What you need to do:
Only the text belongs in the answer: every line of the records below, transcribed exactly.

(Stored data entries)
※
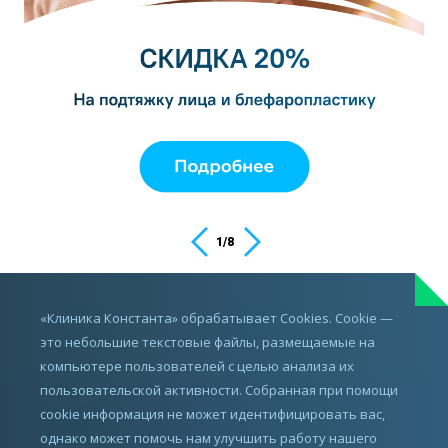
1
/
8
ИМЕЮТСЯ ПРОТИВОПОКАЗАНИЯ,
«Клиника Константа» обрабатывает Cookies. Cookie —
ПРОКОНСУЛЬТИРУЙТЕСЬ С ВРАЧОМ
это небольшие текстовые файлы, размещаемые на
компьютере пользователей с целью анализа их
пользовательской активности. Собранная при помощи
cookie информация не может идентифицировать вас,
однако может помочь нам улучшить работу нашего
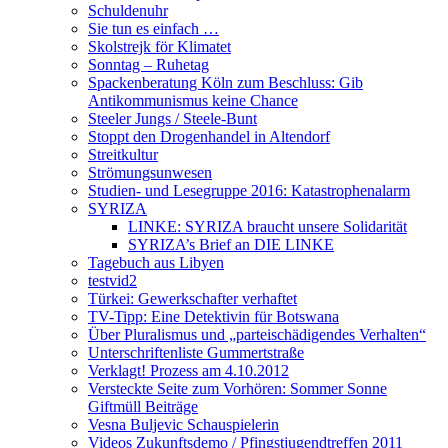
Schuldenuhr
Sie tun es einfach …
Skolstrejk för Klimatet
Sonntag – Ruhetag
Spackenberatung Köln zum Beschluss: Gib
Antikommunismus keine Chance
Steeler Jungs / Steele-Bunt
Stoppt den Drogenhandel in Altendorf
Streitkultur
Strömungsunwesen
Studien- und Lesegruppe 2016: Katastrophenalarm
SYRIZA
LINKE: SYRIZA braucht unsere Solidarität
SYRIZA’s Brief an DIE LINKE
Tagebuch aus Libyen
testvid2
Türkei: Gewerkschafter verhaftet
TV-Tipp: Eine Detektivin für Botswana
Über Pluralismus und „parteischädigendes Verhalten“
Unterschriftenliste Gummertstraße
Verklagt! Prozess am 4.10.2012
Versteckte Seite zum Vorhören: Sommer Sonne
Giftmüll Beiträge
Vesna Buljevic Schauspielerin
Videos Zukunftsdemo / Pfingstjugendtreffen 2011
※
Response below:
1
/
8
ИМЕЮТСЯ ПРОТИВОПОКАЗАНИЯ,
«Клиника Константа» обрабатывает Cookies. Cookie —
ПРОКОНСУЛЬТИРУЙТЕСЬ С ВРАЧОМ
это небольшие текстовые файлы, размещаемые на
компьютере пользователей с целью анализа их
пользовательской активности. Собранная при помощи
cookie информация не может идентифицировать вас,
однако может помочь нам улучшить работу нашего
Schuldenuhr
Sie tun es einfach …
Skolstrejk för Klimatet
Sonntag – Ruhetag
Spackenberatung Köln zum Beschluss: Gib
Antikommunismus keine Chance
Steeler Jungs / Steele-Bunt
Stoppt den Drogenhandel in Altendorf
Streitkultur
Strömungsunwesen
Studien- und Lesegruppe 2016: Katastrophenalarm
SYRIZA
LINKE: SYRIZA braucht unsere Solidarität
SYRIZA’s Brief an DIE LINKE
Tagebuch aus Libyen
testvid2
Türkei: Gewerkschafter verhaftet
TV-Tipp: Eine Detektivin für Botswana
Über Pluralismus und „parteischädigendes Verhalten“
Unterschriftenliste Gummertstraße
Verklagt! Prozess am 4.10.2012
Versteckte Seite zum Vorhören: Sommer Sonne
Giftmüll Beiträge
Vesna Buljevic Schauspielerin
Videos Zukunftsdemo / Pfingstjugendtreffen 2011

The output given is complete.